The Waikato District Health Board is working with Revera in modernising its core IT infrastructure in the cloud.
The three-year project will retire the DHB’s outsourced data centre in Hamilton, including aging enterprise servers and storage systems supporting 700-plus applications, and moving to on-demand infrastructure services from Revera’s Homeland Government IaaS Cloud.
Six months since the agreement was signed, systems migration is underway, with project teams completing detailed design and testing of a new virtualised environment hosted in Revera’s Takanini datacentre, and high capacity connections provided by Revera parent company Spark.
The DHB’s switch to cloud-based infrastructure follows a government directive requiring state health providers to adopt Infrastructure-as-a-Service (IaaS) from vendors vetted and approved by the Department of Internal Affairs.
We’re in a much stronger position to pinpoint the financial implications of our usage and capacity, and avoid under and over investment in IT
Geoff King, CIO at the Waikato District Health Board, says on-demand infrastructure services allows the IT team to switch from managing commodity IT to higher-value services.
“Technology is a critical enabler of efficient high-quality healthcare,” says King, in a statement.
“This project is part of a much larger shift to cloud-based technology that will transform healthcare, paving the way for patient-centric IT and healthcare services closer to patient homes.
“It’s a big change for our IT team and also a big change for how we think and provision services,” says King.
“On-demand services change the way we manage our environment.

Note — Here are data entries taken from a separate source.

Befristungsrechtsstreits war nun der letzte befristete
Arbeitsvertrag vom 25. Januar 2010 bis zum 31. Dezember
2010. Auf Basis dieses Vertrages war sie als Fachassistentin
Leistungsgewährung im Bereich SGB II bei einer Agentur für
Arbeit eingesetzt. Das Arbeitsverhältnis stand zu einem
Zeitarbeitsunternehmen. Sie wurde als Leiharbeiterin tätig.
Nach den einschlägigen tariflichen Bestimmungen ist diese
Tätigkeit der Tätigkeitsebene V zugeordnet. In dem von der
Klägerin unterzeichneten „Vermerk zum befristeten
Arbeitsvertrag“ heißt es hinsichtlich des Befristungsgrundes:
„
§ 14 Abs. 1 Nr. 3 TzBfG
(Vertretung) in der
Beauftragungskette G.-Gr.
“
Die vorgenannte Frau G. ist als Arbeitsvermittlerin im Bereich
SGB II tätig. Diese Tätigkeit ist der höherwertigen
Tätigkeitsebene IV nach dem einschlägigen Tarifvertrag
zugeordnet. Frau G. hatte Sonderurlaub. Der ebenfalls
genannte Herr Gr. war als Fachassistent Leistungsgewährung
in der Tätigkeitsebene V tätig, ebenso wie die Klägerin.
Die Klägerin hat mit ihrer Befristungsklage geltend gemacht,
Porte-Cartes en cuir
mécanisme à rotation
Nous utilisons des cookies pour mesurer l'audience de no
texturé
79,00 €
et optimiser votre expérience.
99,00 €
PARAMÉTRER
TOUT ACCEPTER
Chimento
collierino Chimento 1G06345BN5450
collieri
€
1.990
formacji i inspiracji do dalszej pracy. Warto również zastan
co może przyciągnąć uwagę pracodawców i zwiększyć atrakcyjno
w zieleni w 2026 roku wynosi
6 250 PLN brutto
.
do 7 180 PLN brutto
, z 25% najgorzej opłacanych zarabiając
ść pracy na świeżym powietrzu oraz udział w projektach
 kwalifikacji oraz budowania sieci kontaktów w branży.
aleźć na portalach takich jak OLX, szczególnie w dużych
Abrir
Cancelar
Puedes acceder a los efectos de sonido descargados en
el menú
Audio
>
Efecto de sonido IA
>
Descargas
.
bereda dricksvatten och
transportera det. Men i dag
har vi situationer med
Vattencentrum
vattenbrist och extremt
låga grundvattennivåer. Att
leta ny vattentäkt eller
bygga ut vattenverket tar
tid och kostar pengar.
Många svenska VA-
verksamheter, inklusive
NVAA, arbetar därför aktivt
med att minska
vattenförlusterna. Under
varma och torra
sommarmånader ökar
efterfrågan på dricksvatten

We’re in a much stronger position to pinpoint the financial implications of our usage and capacity, and avoid under and over investment in IT.”
Waikato is the largest DHB in the Midland health region, with 6,000 staff. It operates five hospitals, with its main campus in Hamilton and four rural hospitals, and offers a wide range of community-based and health promotion services to around 450,000 people.
Over the next year, the DHB is expected to complete migration testing of non-production IT environments and low category software applications, eventually completing the switch to IaaS in 2019.
King says the migration involves large terabyte-sized data sets, applications containing millions of documents, and special measures to maintain 24x7 operations.